BLACKFOOT — The trials for two of the five former Blackfoot High School athletes charged with various misdemeanors stemming from incidents that occurred last year during the basketball season will not be moved, pending the outcome of a jury selection scheduled for today.
Jury voir dire will occur today for Nathan Walker's trial. Walker is charged with five counts of misdemeanor false imprisonment and one count of aiding and abetting.
"We already have 100 prospective jurors coming in," Roos said. "I think it's best, since we have already summoned those people in, we make the attempt."
While 100 jurors have been summoned, only 85 will be required to appear after the prosecution and defense agreed to disqualify 15 potential jurors.
Despite jury selection scheduled for today, Walker's attorney Steve Blaser argued that they will be unable to get a fair and impartial jury in Bingham County due to saturated media coverage of the case.

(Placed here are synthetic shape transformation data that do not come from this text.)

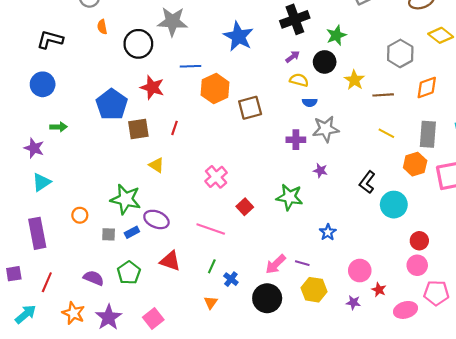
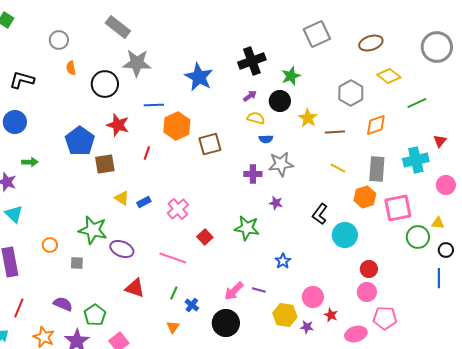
red line: (175, 128) -> (147, 153), moved
cyan triangle: (42, 182) -> (14, 214), turned -42
blue rectangle: (132, 232) -> (144, 202), moved
green pentagon: (129, 273) -> (95, 315), moved
yellow hexagon: (314, 290) -> (285, 315), moved

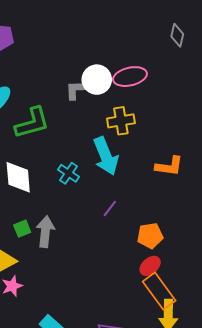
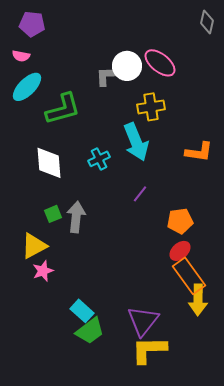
pink ellipse: (130, 77) -> (160, 63), turned 52
cyan cross: (69, 173) -> (99, 159), turned 30

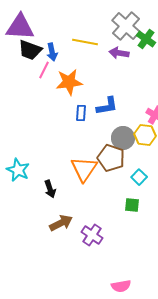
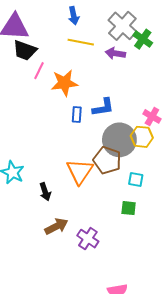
blue arrow: (52, 52) -> (74, 16), moved
gray circle: (123, 138) -> (119, 140), size x1.4
cyan square: (139, 177) -> (136, 180), turned -35

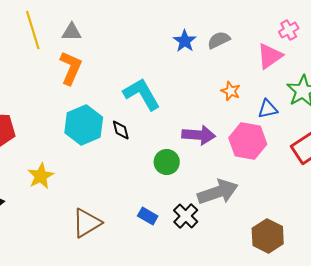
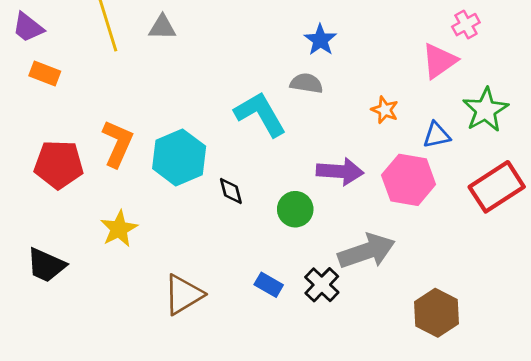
gray semicircle: (219, 40) -> (306, 83), moved, turned 35
orange L-shape: (71, 68) -> (118, 143), moved
black diamond: (121, 130) -> (231, 191), moved

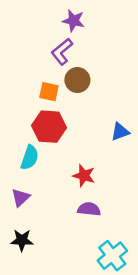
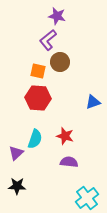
cyan semicircle: (30, 158) -> (35, 139), moved

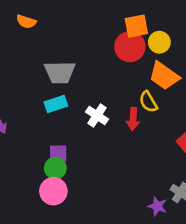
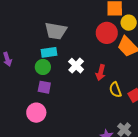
red circle: (130, 47) -> (107, 33), moved
yellow semicircle: (148, 102) -> (115, 90), moved
green circle: (55, 168) -> (43, 67), moved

"This first came out as a hazing incident," Blaser said. "When the word hazing came out it picked up and went wild."
He also said despite felony sexual penetration charges being dropped for all defendants, people still consider those charges when considering the misdemeanor charges.
"The people are still tainted in the back of their minds," Blaser said.
In addition to the media saturation, Blaser also said the trial should be moved because several of the victims and witnesses are juveniles whose identities may easily be revealed in a local trial.
"Everybody knows everybody," he said.
Justin Oleson, defense attorney for Logan Chidester, said he didn't realize the extent of the media coverage until he began looking into it. Chidester faces six charges of misdemeanor false imprisonment and two counts of battery.
"I wasn't aware of the extent of the publicity until we started looking into it," Oleson said. "If they're honest, most of them will have some sort of opinion."
Chief Deputy Prosecuting Attorney Randy Smith said much of the media coverage has come from the defense attorneys speaking to the media, and that a fair and impartial jury should be achievable.
"I don't think the defense have shown there is an inability to get a fair and impartial jury," Smith said. "If all we're dealing with is a fair, impartial jury I think we can do it."
Roos said because there was no motion to change the venue made during the pretrial hearing and the county has already endured the expense of mailing jury questionnaires, they will move ahead with the trial as scheduled.
"The last thing I want is any sort of jury to be prejudiced," Roos said. "Just because there's news coverage doesn't mean you cant find a fair and impartial jury."
If enough jurors cannot be found in Walker's case, Roos said he will order a change of venue and the case will be referred to the Idaho Supreme Court, which will determine where the trial will be held.
Currently, Walker is scheduled for a jury trial March 8, and Chidester's is scheduled for March 22. The third adult defendant, Anthony Clarke, is scheduled for a pretrial hearing today. The fourth, Tyson Katseanes, pleaded guilty to one count misdemeanor battery last month. The fifth is being tried as a juvenile next week.



February 16, 2011 by athletesmom, 4 years 13 weeks ago
Comment: 303

I agree firmly with Judge Roos. The citizens (jury chosen) of Bingham County should decide this case.....I fear there is MUCH MORE prejudice possible in neighboring counties, as RIVALS of Blackfoot's Sports programs. If both prosecuting and defense attorneys are smart, they will agree on a plea deal; and hopefully the families agree. There is NO WAY these young will escape a conviction of some kind; yet there is probably, NO WAY they will be convicted of all they are accused of. That's the way courts and legal systems work. Gentlemen....come to an agreement; spare the taxpayers the expense, and spare the families the expense. COME TO AN AGREEMENT!!!!!!! In NO WAY am I supportive of "sweeping things under the rug". A guilty judgment will be made via trial or in a plea bargain; and DO believe an agreement should be made. And with that, justice will be served.